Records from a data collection
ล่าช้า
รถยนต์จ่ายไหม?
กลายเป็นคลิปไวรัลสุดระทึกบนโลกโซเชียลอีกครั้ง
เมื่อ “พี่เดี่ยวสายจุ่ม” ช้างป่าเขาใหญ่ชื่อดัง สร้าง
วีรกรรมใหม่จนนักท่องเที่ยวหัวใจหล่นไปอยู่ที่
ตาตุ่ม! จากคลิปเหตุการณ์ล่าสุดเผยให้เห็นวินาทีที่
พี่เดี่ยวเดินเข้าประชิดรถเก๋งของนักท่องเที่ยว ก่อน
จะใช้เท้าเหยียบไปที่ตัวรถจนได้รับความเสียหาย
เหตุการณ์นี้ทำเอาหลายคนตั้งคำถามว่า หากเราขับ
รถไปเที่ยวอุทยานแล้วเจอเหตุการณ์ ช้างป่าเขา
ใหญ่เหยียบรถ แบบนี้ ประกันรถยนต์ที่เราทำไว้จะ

--

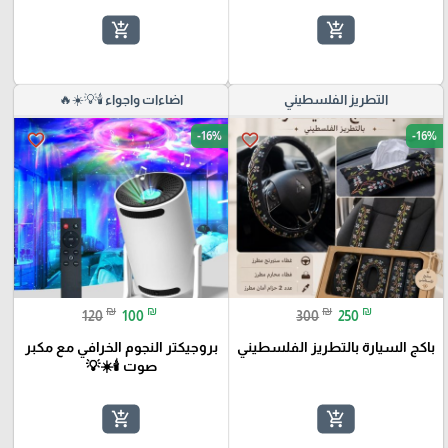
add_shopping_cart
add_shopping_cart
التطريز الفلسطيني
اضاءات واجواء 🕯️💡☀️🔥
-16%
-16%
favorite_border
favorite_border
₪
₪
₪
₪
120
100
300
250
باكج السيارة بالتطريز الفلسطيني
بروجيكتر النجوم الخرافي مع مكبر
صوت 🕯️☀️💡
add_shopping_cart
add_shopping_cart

> **Task to carry out**: What is needed is a count of the lines in the data that contain the word "องเท"; please give it and no other words.

> **Your response**: 2